- **WORK REQUEST**: Restate each record word for word, omitting whatever pictures it holds.

[Collected data]
○ ○ ○ ○
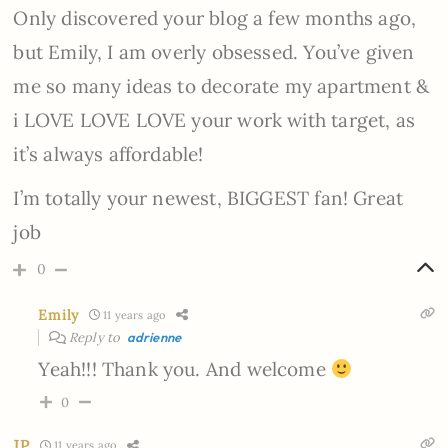
Only discovered your blog a few months ago,
but Emily, I am overly obsessed. You’ve given
me so many ideas to decorate my apartment &
i LOVE LOVE LOVE your work with target, as
it’s always affordable!
I’m totally your newest, BIGGEST fan! Great
job
0
Emily
11 years ago
Reply to
adrienne
Yeah!!! Thank you. And welcome
0
JP
11 years ago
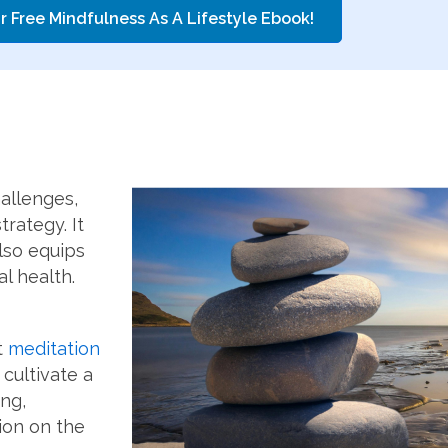
r Free Mindfulness As A Lifestyle Ebook!
allenges,
rategy. It
lso equips
l health.
t
meditation
 cultivate a
ng,
ion on the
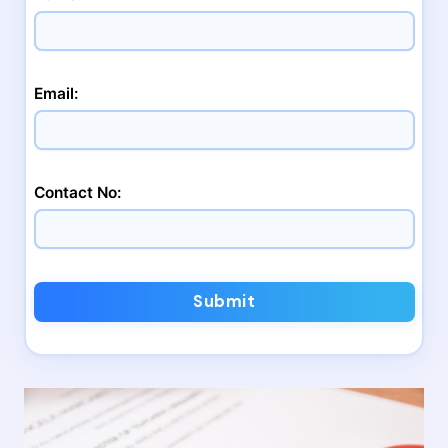
Email:
Contact No:
Submit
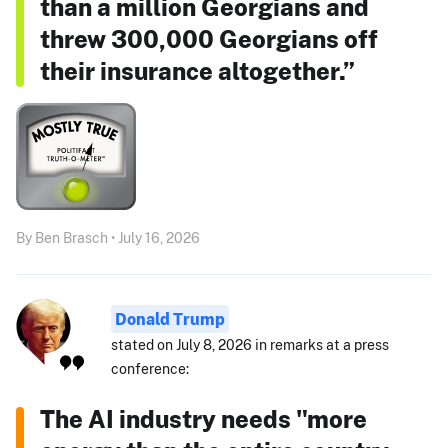
than a million Georgians and
threw 300,000 Georgians off
their insurance altogether.”
By Ben Brasch • July 16, 2026
Donald Trump
stated on July 8, 2026 in remarks at a press
conference:
The AI industry needs "more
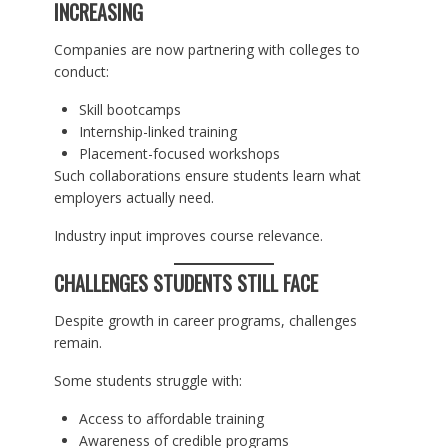
INCREASING
Companies are now partnering with colleges to
conduct:
Skill bootcamps
Internship-linked training
Placement-focused workshops
Such collaborations ensure students learn what
employers actually need.
Industry input improves course relevance.
CHALLENGES STUDENTS STILL FACE
Despite growth in career programs, challenges
remain.
Some students struggle with:
Access to affordable training
Awareness of credible programs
○ ○ ○ ○
- **EXERCISE ANSWER**:
Only discovered your blog a few months ago,
but Emily, I am overly obsessed. You’ve given
me so many ideas to decorate my apartment &
i LOVE LOVE LOVE your work with target, as
it’s always affordable!
I’m totally your newest, BIGGEST fan! Great
job
0
Emily
11 years ago
Reply to
adrienne
Yeah!!! Thank you. And welcome
0
JP
11 years ago
r Free Mindfulness As A Lifestyle Ebook!
allenges,
rategy. It
lso equips
l health.
t
meditation
 cultivate a
ng,
ion on the
Email:
Contact No:
Submit
than a million Georgians and
threw 300,000 Georgians off
their insurance altogether.”
By Ben Brasch • July 16, 2026
Donald Trump
stated on July 8, 2026 in remarks at a press
conference:
The AI industry needs "more
INCREASING
Companies are now partnering with colleges to
conduct:
Skill bootcamps
Internship-linked training
Placement-focused workshops
Such collaborations ensure students learn what
employers actually need.
Industry input improves course relevance.
CHALLENGES STUDENTS STILL FACE
Despite growth in career programs, challenges
remain.
Some students struggle with:
Access to affordable training
Awareness of credible programs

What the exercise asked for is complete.